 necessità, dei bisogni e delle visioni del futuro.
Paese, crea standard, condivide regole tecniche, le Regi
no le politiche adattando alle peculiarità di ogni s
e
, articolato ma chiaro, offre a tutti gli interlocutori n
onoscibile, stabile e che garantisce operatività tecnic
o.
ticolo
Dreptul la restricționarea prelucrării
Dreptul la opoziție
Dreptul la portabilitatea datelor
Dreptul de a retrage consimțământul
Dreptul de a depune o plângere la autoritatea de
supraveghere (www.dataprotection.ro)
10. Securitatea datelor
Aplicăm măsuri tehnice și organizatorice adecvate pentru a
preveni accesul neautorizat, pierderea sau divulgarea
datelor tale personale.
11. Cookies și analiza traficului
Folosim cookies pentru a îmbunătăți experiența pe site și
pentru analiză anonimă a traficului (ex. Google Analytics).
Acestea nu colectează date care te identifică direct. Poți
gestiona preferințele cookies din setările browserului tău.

---

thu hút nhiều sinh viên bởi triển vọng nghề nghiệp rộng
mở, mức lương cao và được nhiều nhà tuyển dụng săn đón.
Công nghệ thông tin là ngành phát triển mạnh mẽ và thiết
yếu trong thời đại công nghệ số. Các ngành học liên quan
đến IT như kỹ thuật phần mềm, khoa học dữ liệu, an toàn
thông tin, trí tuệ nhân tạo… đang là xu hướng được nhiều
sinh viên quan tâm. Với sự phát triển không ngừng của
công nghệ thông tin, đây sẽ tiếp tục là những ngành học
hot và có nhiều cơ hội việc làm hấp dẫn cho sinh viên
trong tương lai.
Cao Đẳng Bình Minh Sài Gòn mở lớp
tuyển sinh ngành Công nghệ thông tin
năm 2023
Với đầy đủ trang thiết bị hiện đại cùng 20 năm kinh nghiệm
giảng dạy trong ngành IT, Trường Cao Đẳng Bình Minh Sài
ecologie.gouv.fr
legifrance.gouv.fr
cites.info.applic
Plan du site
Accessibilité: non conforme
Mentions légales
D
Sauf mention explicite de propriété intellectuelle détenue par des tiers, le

---

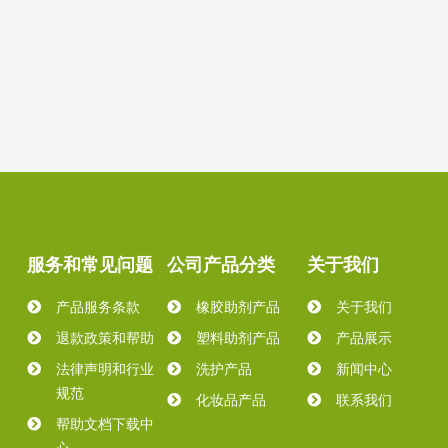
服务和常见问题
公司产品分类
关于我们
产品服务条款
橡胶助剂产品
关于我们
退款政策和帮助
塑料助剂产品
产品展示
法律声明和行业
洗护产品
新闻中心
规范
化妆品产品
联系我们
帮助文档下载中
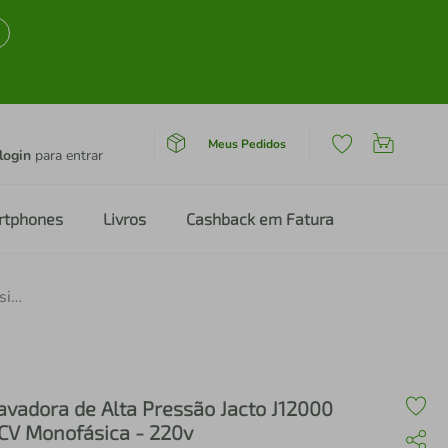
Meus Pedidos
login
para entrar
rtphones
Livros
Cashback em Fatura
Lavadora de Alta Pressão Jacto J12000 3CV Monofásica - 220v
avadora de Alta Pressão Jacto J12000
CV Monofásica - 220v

TASK OBJECTIVE
Whenever the string "phát" shows up on a line of the listing, copy that line.

RESULT
Công nghệ thông tin là ngành phát triển mạnh mẽ và thiết
sinh viên quan tâm. Với sự phát triển không ngừng của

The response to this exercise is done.